The NSA was originally handed extra-constitutional spying tools to keep an eye on foreign threats—not assist in routine law enforcement by domestic agencies. But it hasn't worked out that way. For many years, this spy agency has been sharing all kinds of information with law enforcement. It claimed that it was taking care to scrub out sensitive and private details about innocent Americans. However, since 9/11, it has come under pressure to abandon even such minimal restraint and share unfiltered information so that law enforcement doesn't miss crucial clues about burgeoning threats.
Instead of resisting these demands, President Barack Obama, a constitutional law professor who should have known better, threw open the NSA's entire treasure trove of secret information to 16 agencies, including the Department of Homeland Security, the FBI, and the Drug Enforcement Administration.
However, he pointedly left out immigration enforcement agencies like ICE and CBP. But in Donald Trump, the duo has a simpatico president, which is why they have renewed their quest to join the spy community.
If President Trump obliges, what information will these agencies obtain?
The NSA employs tools of mass surveillance that, in theory, it is supposed to use only on foreigners outside the country. But the reality is very different, if for no other reason than we live in a digital world where information flows seamlessly across borders.

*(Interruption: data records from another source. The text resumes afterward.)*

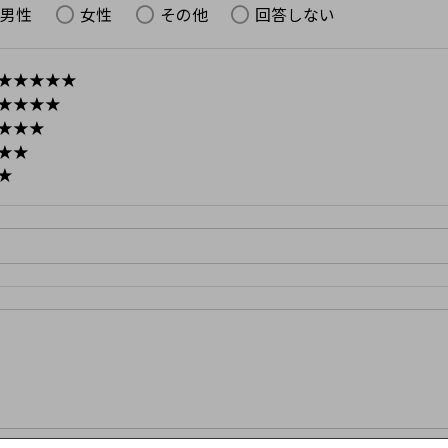
男性
女性
その他
回答しない
★★★★★
★★★★
★★★
★★
★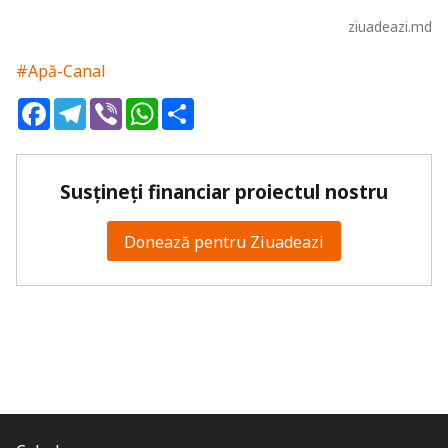
ziuadeazi.md
#Apă-Canal
Facebook
Telegram
Viber
WhatsApp
Share
Susțineți financiar proiectul nostru
Donează pentru Ziuadeazi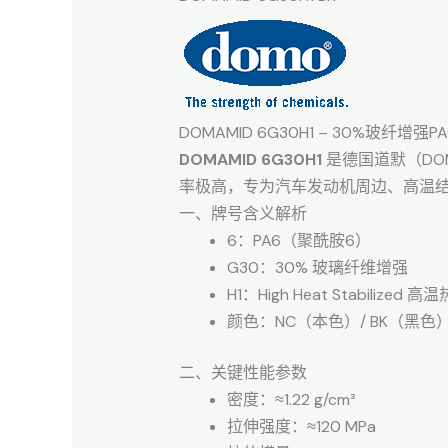
DOMAMID 6G30H1 – 30%玻纤
DOMAMID 6G30H1
是德国道默（DO
率极高，专为汽车发动机周边、高温
一、牌号含义解析
6：PA6（聚酰胺6）
G30：30% 玻璃纤维增强
H1：High Heat Stabilized 
颜色：NC（本色）/ BK（黑色
二、关键性能参数
密度：≈1.22 g/cm³
拉伸强度：≈120 MPa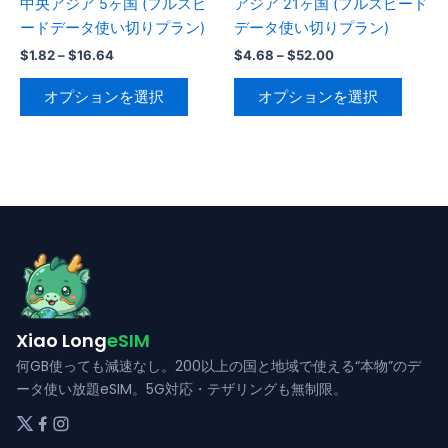
中央アジア 5ヶ国 (フルスピ
アジア 21ヶ国 (フルスピード
ジ
ジ
ン
ョ
ードデータ使い切りプラン)
データ使い切りプラン)
か
か
が
ン
価
価
$
1.82
–
$
16.64
$
4.68
–
$
52.00
ら
ら
あ
が
格
格
こ
こ
選
選
帯:
帯:
り
あ
オプションを選択
オプションを選択
の
の
$1.82
$4.68
択
択
ま
り
–
–
商
商
で
で
$16.64
$52.00
す。
ま
品
品
き
き
オ
す。
に
に
ま
ま
プ
オ
は
は
す
す
シ
プ
複
複
ョ
シ
数
数
ン
ョ
の
の
は
ン
バ
バ
商
は
リ
リ
品
商
Xiao Long
eSIM
エ
エ
ペ
品
何GB使っても減速なし。200以上の国と地域で使える“本物”のデ
ー
ー
ー
ペ
ータ使い放題eSIM。5G対応・テザリングも無制限。
シ
シ
ジ
ー
ョ
ョ
か
ジ
ン
ン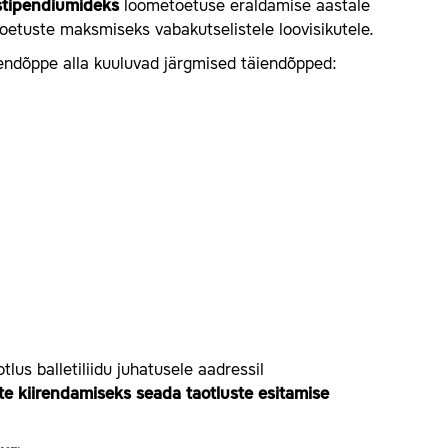
 stipendiumideks
loometoetuse eraldamise aastale
toetuste maksmiseks vabakutselistele loovisikutele.
äiendõppe alla kuuluvad järgmised täiendõpped:
us balletiliidu juhatusele aadressil
 kiirendamiseks seada taotluste esitamise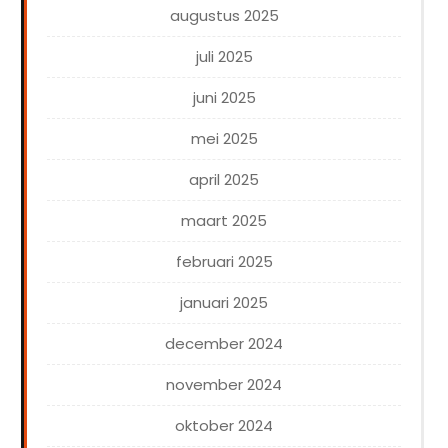
augustus 2025
juli 2025
juni 2025
mei 2025
april 2025
maart 2025
februari 2025
januari 2025
december 2024
november 2024
oktober 2024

Americans who correspond with any foreigner that the NSA is watching instantly become fair game. Their information is secured on servers abroad that the agency routinely taps. Emails, text messages, and vast amounts of internet data are vacuumed in. The NSA has targeted entire Yahoo and Google data centers abroad, all of which contain communication by Americans. It also intercepts and archives every cell phone call to and from the Bahamas and other Caribbean countries. It gathers millions of text messages in global information sweeps. This is not just metadata, but actual content. The NSA listens in on and records phone conversations, reads and downloads text messages, hacks into emails and copies exchanges. (In one instance, NSA agents were amusing themselves by listening to recorded conversations of Americans engaged in phone sex.)

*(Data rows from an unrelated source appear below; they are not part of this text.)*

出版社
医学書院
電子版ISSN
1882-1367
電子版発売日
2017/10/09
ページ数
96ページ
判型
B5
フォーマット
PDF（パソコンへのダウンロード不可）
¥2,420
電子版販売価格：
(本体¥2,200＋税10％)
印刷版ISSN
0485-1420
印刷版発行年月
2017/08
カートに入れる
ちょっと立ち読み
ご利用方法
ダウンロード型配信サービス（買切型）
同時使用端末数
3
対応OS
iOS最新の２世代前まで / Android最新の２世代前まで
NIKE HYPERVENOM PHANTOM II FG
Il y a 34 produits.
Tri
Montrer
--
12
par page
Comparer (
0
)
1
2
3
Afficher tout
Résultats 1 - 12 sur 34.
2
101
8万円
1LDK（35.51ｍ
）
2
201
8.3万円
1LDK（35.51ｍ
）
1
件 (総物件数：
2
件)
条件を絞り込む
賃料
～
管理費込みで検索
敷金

Nor does this information just sit there in untouched archives. The NSA has powerful search engines to rifle through its databases to dig up information about any American for any reason without ever obtaining a court order, basically eviscerating the Fourth Amendment's protections against illegal searches and seizures. Some agents have even used these tools to spy on their exes.

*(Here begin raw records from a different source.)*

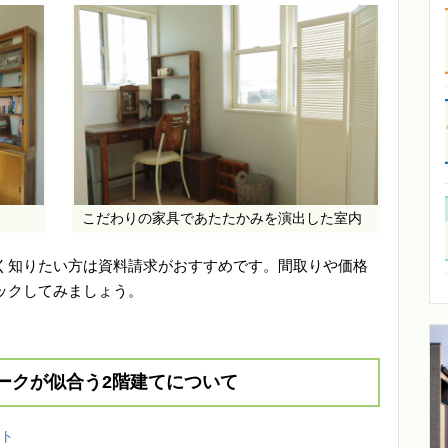
こだわりの家具であたたかみを演出した室内
く知りたい方は資料請求がおすすめです。間取りや価格
ックしてみましょう。
ークが似合う2階建てについて
スト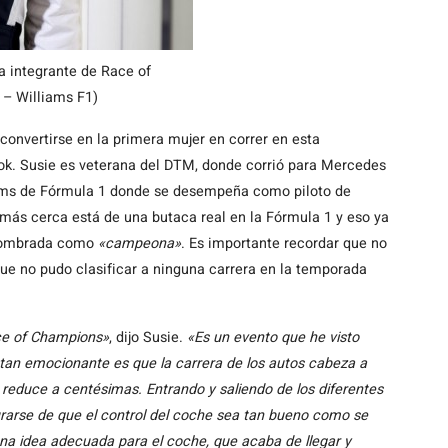
ra integrante de Race of
– Williams F1)
convertirse en la primera mujer en correr en esta
ok. Susie es veterana del DTM, donde corrió para Mercedes
iams de Fórmula 1 donde se desempeña como piloto de
 más cerca está de una butaca real en la Fórmula 1 y eso ya
r nombrada como
«campeona»
. Es importante recordar que no
que no pudo clasificar a ninguna carrera en la temporada
ace of Champions»
, dijo Susie.
«Es un evento que he visto
an emocionante es que la carrera de los autos cabeza a
reduce a centésimas. Entrando y saliendo de los diferentes
urarse de que el control del coche sea tan bueno como se
na idea adecuada para el coche, que acaba de llegar y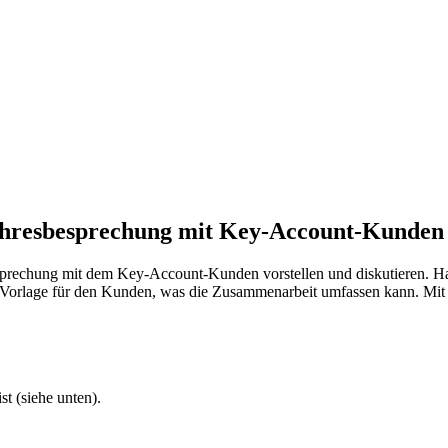
ahresbesprechung mit Key-Account-Kunden
esprechung mit dem Key-Account-Kunden vorstellen und diskutieren. H
 Vorlage für den Kunden, was die Zusammenarbeit umfassen kann. Mit d
t (siehe unten).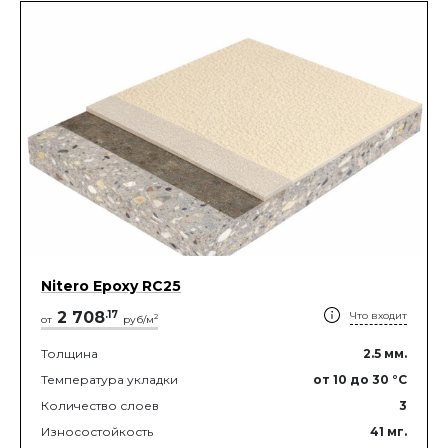
Nitero Epoxy RС25
2 708
.
17
Что входит
2
от
руб/м
Толщина
2.5
мм.
Температура укладки
от 10
до 30
°C
Количество слоев
3
Износостойкость
41
мг.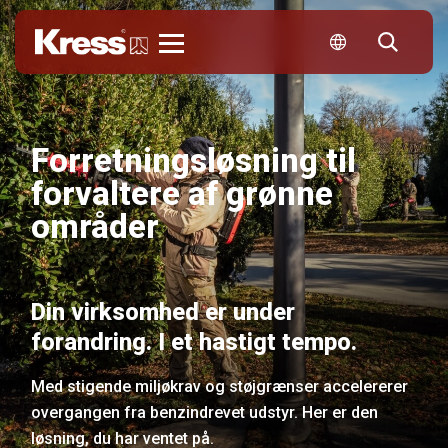
Kress
Forretningsløsning til
forvaltere af grønne
områder
Din virksomhed er under
forandring. I et hastigt tempo.
Med stigende miljøkrav og støjgrænser accelererer
overgangen fra benzindrevet udstyr. Her er den
løsning, du har ventet på.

The NSA gets the legal authority for such activity from Section 702 of the recently reauthorized FISA (Foreign Intelligence Surveillance Act) that has nominal congressional oversight but no judicial check —and the notorious Reagan-era Executive Order 12333 that has neither. In other words, the order uses executive authority to give an executive agency unchecked spying powers.
Handing ICE and CBP, which have vast powers to track the physical movements of people in America, unfiltered access to this massive surveillance would be problematic under any circumstances. But it is especially so when these agencies are expanding their own internal spying capacities in the name of interior enforcement.
Last month, ICE signed up with Vigilant Solutions to access license plate databases that the company has created by taking pictures of unsuspecting vehicles on toll roads, parking lots, and other public places. This will give ICE the means to do near real-time tracking of targets suspecting of breaking immigration laws, especially since the Supreme Court has not outlawed remote warrantless GPS surveillance that doesn't require it to plant physical device on vehicles.
Meanwhile, CBP is in the process of creating facial recognition technology that will essentially turn people's faces into their papers. This will mean enhanced tracking of foreigners and citizens any time they go in and out of the country. But border patrol also has near carte blanche to set up interior checkpoints and stop buses and vehicles within 100 miles of the border. This is a huge swathe of land: Two-thirds of Americans live there. So every time anyone—American or not—passes through these checkpoints, their movements will be potentially scanned and recorded.
If ICE and CBP gain access to the NSA's surveillance and combine it with their own spying capacities, they will literally obtain Big Brother-style powers to track and monitor almost anyone on U.S. soil. And they will be able to use this information to detain, arrest, and go after people in other ways. This should be terrifying to all of us.